The poll results are significant with
Hezbollah and Israel engaged in tit-for-tat cross border attacks that both
parties have sought to contain but could spin out of control at any moment.
Hezbollah
has wanted to contain the hostilities because a majority of Lebanese oppose
their country becoming embroiled in a war, particularly with Prime Minister
Binyamin Netanyahu warning that Israel could turn Beirut into another Gaza.
In the final
analysis, the poll, conducted in late November and early December by The
Washington Institute for Near East Policy, suggested that public support for
Iranian-backed militants was on the rise.
The poll
further indicated that the majority of Lebanese opposed to increased military
engagement in support of Gaza is fragile.
Various
factors could upset the apple cart.
These
include an unintended escalation of the border hostilities sparked by a large
number of civilian casualties, repeated Israeli targeted killings on Lebanese
soil of prominent Hezbollah and Hamas figures, a potential International Court
of Justice ruling asserting that Israel’s military campaign in Gaza risks
genocide in a case submitted by South Africa, and the fallout of Prime Minister
Binyamin Netanyahu rejecting the creation of an
independent Palestinian state and insisting that Israel would maintain control of
territory conquered in the 1967 Middle East war.
Prime Minister
Benjamin Netanyahu. Photo: Tomer Neuberg/Flash90
"This is a necessary condition, and it conflicts with the idea of
(Palestinian) sovereignty. What to do? I tell this truth to our American
friends, and I also stopped the attempt to impose a reality on us that would
harm Israel's security," Mr. Netanyahu said.
“Every area
that we evacuate we receive terrible terror against us. It happened in South
Lebanon, in Gaza, and also in Judea and Samaria [the West Bank] which we did it.

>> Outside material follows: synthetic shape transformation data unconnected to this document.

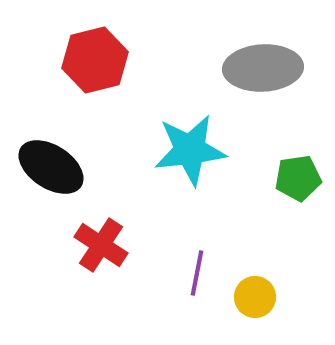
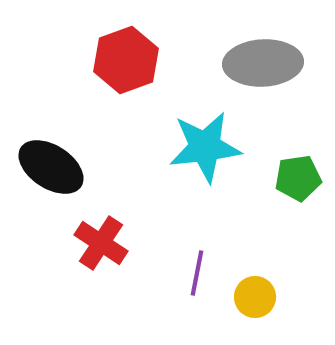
red hexagon: moved 31 px right; rotated 6 degrees counterclockwise
gray ellipse: moved 5 px up
cyan star: moved 15 px right, 3 px up
red cross: moved 2 px up
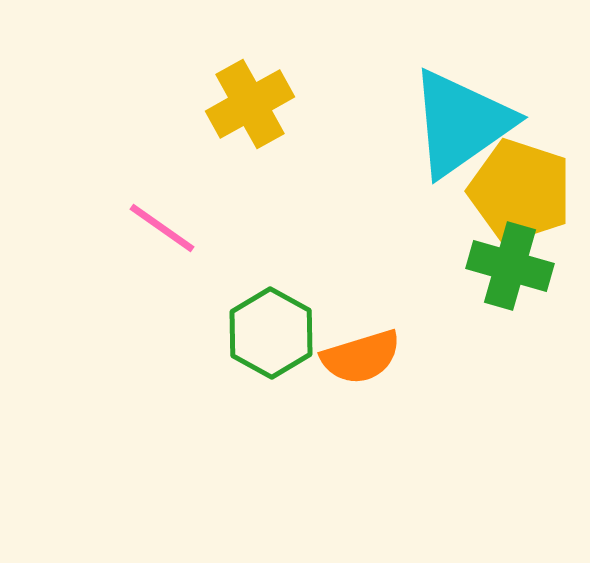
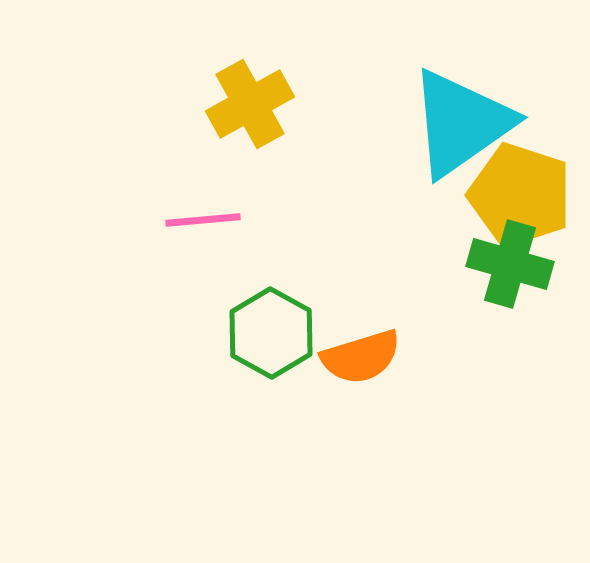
yellow pentagon: moved 4 px down
pink line: moved 41 px right, 8 px up; rotated 40 degrees counterclockwise
green cross: moved 2 px up
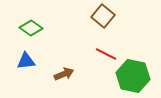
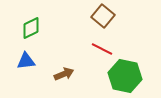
green diamond: rotated 60 degrees counterclockwise
red line: moved 4 px left, 5 px up
green hexagon: moved 8 px left
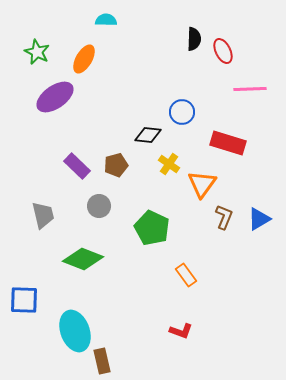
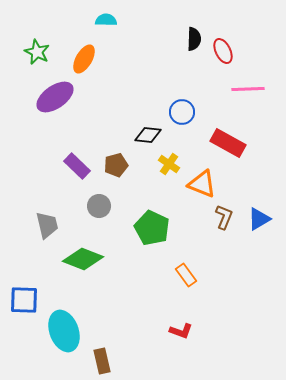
pink line: moved 2 px left
red rectangle: rotated 12 degrees clockwise
orange triangle: rotated 44 degrees counterclockwise
gray trapezoid: moved 4 px right, 10 px down
cyan ellipse: moved 11 px left
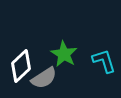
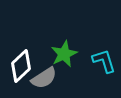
green star: rotated 16 degrees clockwise
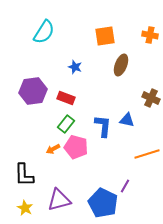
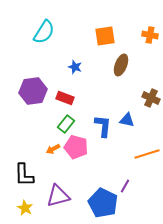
red rectangle: moved 1 px left
purple triangle: moved 1 px left, 4 px up
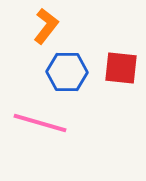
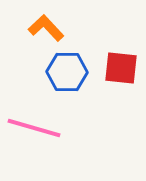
orange L-shape: moved 2 px down; rotated 81 degrees counterclockwise
pink line: moved 6 px left, 5 px down
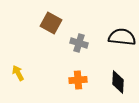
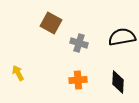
black semicircle: rotated 16 degrees counterclockwise
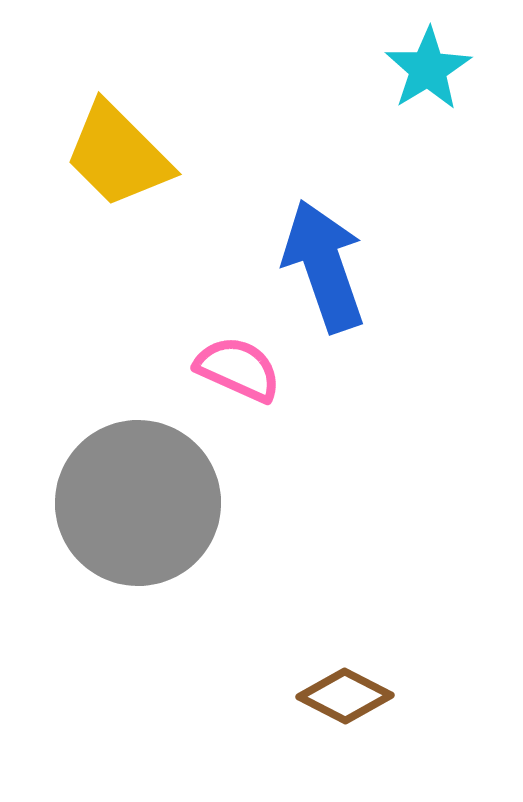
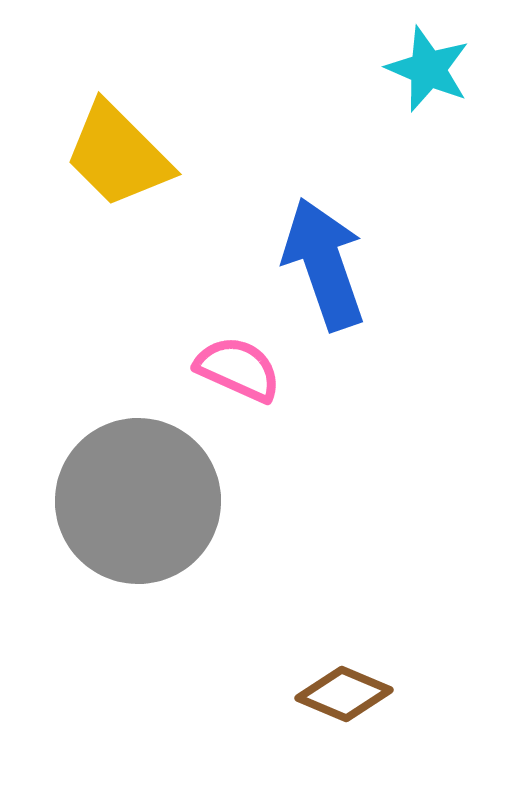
cyan star: rotated 18 degrees counterclockwise
blue arrow: moved 2 px up
gray circle: moved 2 px up
brown diamond: moved 1 px left, 2 px up; rotated 4 degrees counterclockwise
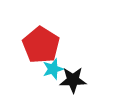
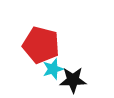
red pentagon: rotated 18 degrees counterclockwise
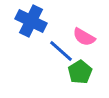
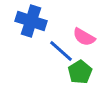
blue cross: rotated 8 degrees counterclockwise
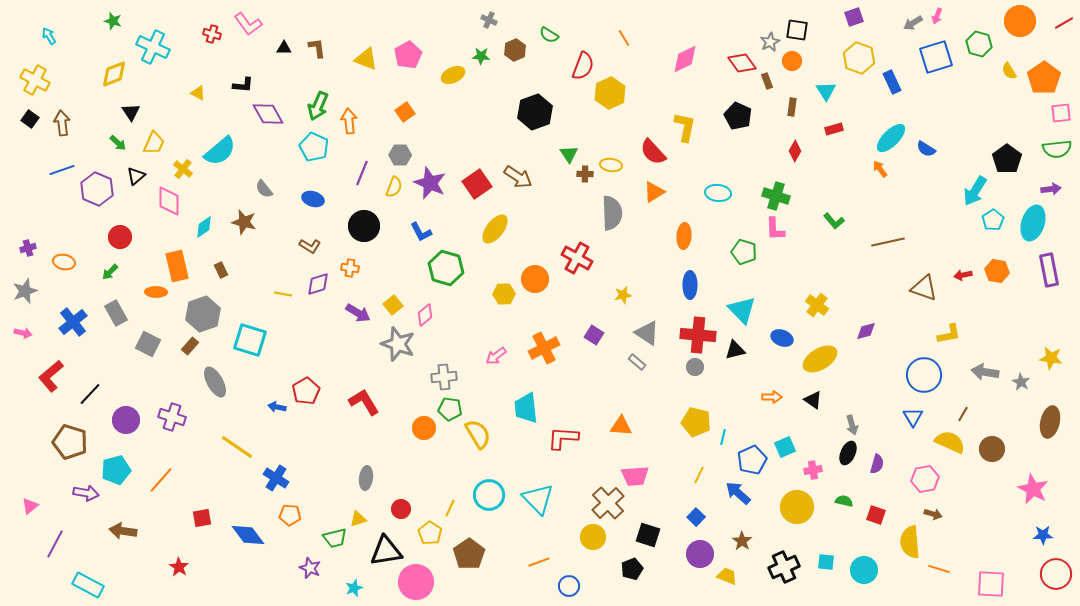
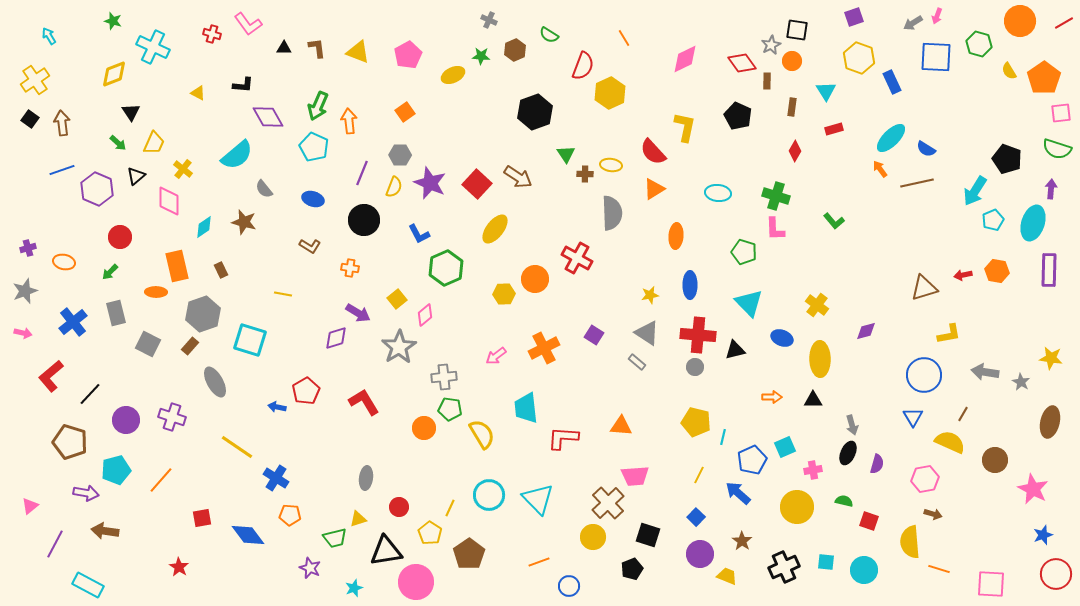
gray star at (770, 42): moved 1 px right, 3 px down
blue square at (936, 57): rotated 20 degrees clockwise
yellow triangle at (366, 59): moved 8 px left, 7 px up
yellow cross at (35, 80): rotated 28 degrees clockwise
brown rectangle at (767, 81): rotated 21 degrees clockwise
purple diamond at (268, 114): moved 3 px down
green semicircle at (1057, 149): rotated 24 degrees clockwise
cyan semicircle at (220, 151): moved 17 px right, 4 px down
green triangle at (569, 154): moved 3 px left
black pentagon at (1007, 159): rotated 16 degrees counterclockwise
red square at (477, 184): rotated 12 degrees counterclockwise
purple arrow at (1051, 189): rotated 78 degrees counterclockwise
orange triangle at (654, 192): moved 3 px up
cyan pentagon at (993, 220): rotated 10 degrees clockwise
black circle at (364, 226): moved 6 px up
blue L-shape at (421, 232): moved 2 px left, 2 px down
orange ellipse at (684, 236): moved 8 px left
brown line at (888, 242): moved 29 px right, 59 px up
green hexagon at (446, 268): rotated 20 degrees clockwise
purple rectangle at (1049, 270): rotated 12 degrees clockwise
purple diamond at (318, 284): moved 18 px right, 54 px down
brown triangle at (924, 288): rotated 36 degrees counterclockwise
yellow star at (623, 295): moved 27 px right
yellow square at (393, 305): moved 4 px right, 6 px up
cyan triangle at (742, 310): moved 7 px right, 7 px up
gray rectangle at (116, 313): rotated 15 degrees clockwise
gray star at (398, 344): moved 1 px right, 3 px down; rotated 20 degrees clockwise
yellow ellipse at (820, 359): rotated 60 degrees counterclockwise
black triangle at (813, 400): rotated 36 degrees counterclockwise
yellow semicircle at (478, 434): moved 4 px right
brown circle at (992, 449): moved 3 px right, 11 px down
red circle at (401, 509): moved 2 px left, 2 px up
red square at (876, 515): moved 7 px left, 6 px down
brown arrow at (123, 531): moved 18 px left
blue star at (1043, 535): rotated 18 degrees counterclockwise
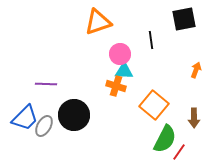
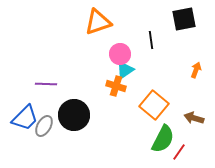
cyan triangle: moved 1 px right, 1 px up; rotated 36 degrees counterclockwise
brown arrow: rotated 108 degrees clockwise
green semicircle: moved 2 px left
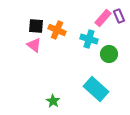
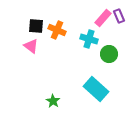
pink triangle: moved 3 px left, 1 px down
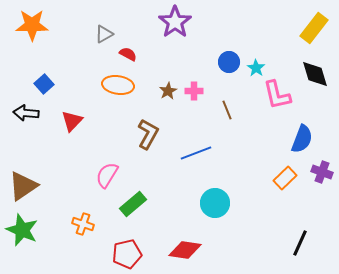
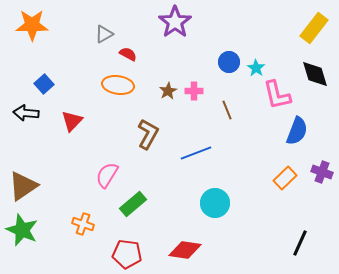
blue semicircle: moved 5 px left, 8 px up
red pentagon: rotated 20 degrees clockwise
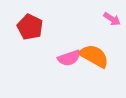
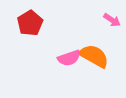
pink arrow: moved 1 px down
red pentagon: moved 4 px up; rotated 15 degrees clockwise
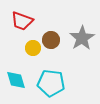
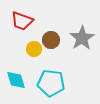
yellow circle: moved 1 px right, 1 px down
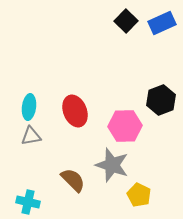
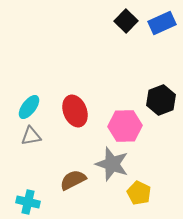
cyan ellipse: rotated 30 degrees clockwise
gray star: moved 1 px up
brown semicircle: rotated 72 degrees counterclockwise
yellow pentagon: moved 2 px up
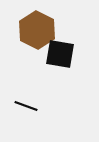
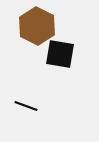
brown hexagon: moved 4 px up
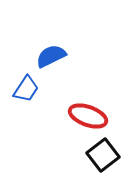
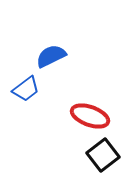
blue trapezoid: rotated 20 degrees clockwise
red ellipse: moved 2 px right
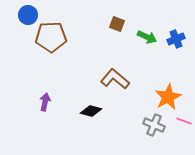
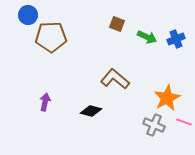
orange star: moved 1 px left, 1 px down
pink line: moved 1 px down
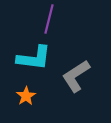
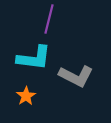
gray L-shape: rotated 120 degrees counterclockwise
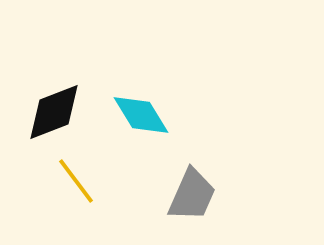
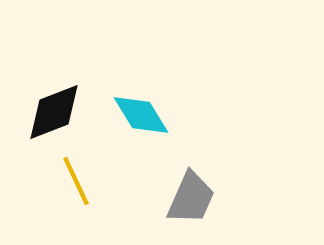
yellow line: rotated 12 degrees clockwise
gray trapezoid: moved 1 px left, 3 px down
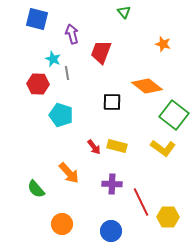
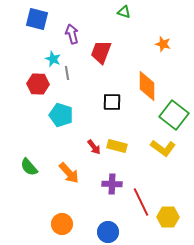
green triangle: rotated 32 degrees counterclockwise
orange diamond: rotated 52 degrees clockwise
green semicircle: moved 7 px left, 22 px up
blue circle: moved 3 px left, 1 px down
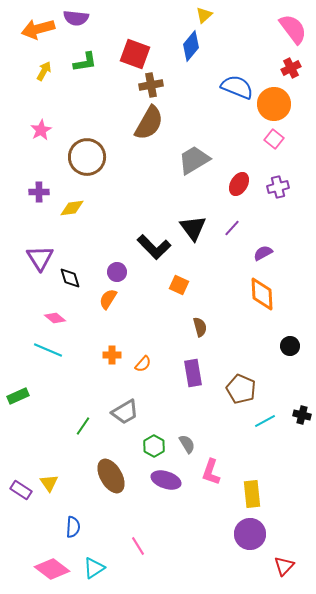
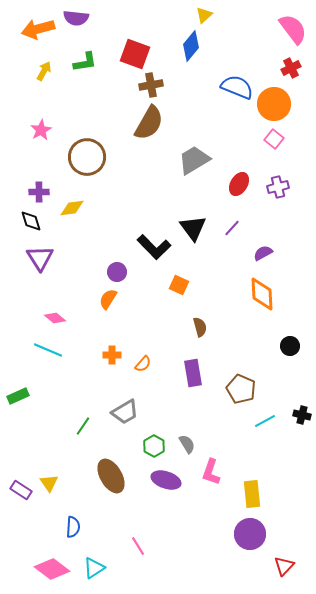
black diamond at (70, 278): moved 39 px left, 57 px up
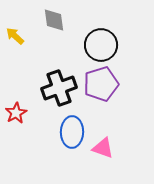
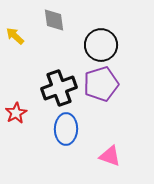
blue ellipse: moved 6 px left, 3 px up
pink triangle: moved 7 px right, 8 px down
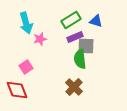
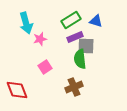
pink square: moved 19 px right
brown cross: rotated 24 degrees clockwise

And therefore I clarify that in any other arrangement, in the future, the state
of Israel has to control the entire area from the river to the sea,” Mr. Netanyahu said.
The poll showed
that only a slim majority of Lebanese, 53 per cent, prioritised addressing
their country’s political and economic crisis above becoming embroiled in a
“foreign war.”
An identical
slim majority, 53 per cent, believed resolving the Israeli-Palestinian conflict
required negotiations rather than a military solution.
Even so, a
vast majority postulated that Israeli weakness and internal divisions meant
that Israel ultimately can be defeated.
At the same
time, Lebanese were unanimous, 99 per cent, in wanting Arab states to break all
ties to Israel because of the Gaza war.
Hezbollah is
likely to take heart from significant increases in its popularity across
denominations with Shiite Muslims, Sunni Muslims, and Christians each
accounting for roughly one third of Lebanon’s population.
Eight-nine
per cent of Shiites had a “very positive” view of Hezbollah up from 66 per cent
in 2020. Hezbollah’s popularity among Sunnis who had at least a “somewhat
positive” attitude towards the group jumped from six per cent in 2020 to 34 per
cent, while 29 per cent of Christians expressed a similar opinion compared to
16 per cent in 2020.
Similarly,
79 per cent of Lebanese viewed Hamas favourably.
Mr.
Netanyahu’s public rejection of a Palestinian state fit a long-standing pattern
of Middle Eastern politics in which hardliners on both sides of various divides
reinforce one another.
That may be
only the icing on Mr. Netanyahu’s cake.
Mr.
Netanyahu did not say anything he had not suggested over the years, which puts
the emphasis on the timing of the prime minister’s comments.
His
reiterated rejection of a Palestinian state was designed to pacify his
ultra-nationalist and ultra-conservative coalition partners as well as stymie
US efforts to persuade Saudi Arabia to establish diplomatic relations with
Israel that emphasise a two-state solution to the Israeli-Palestinian conflict.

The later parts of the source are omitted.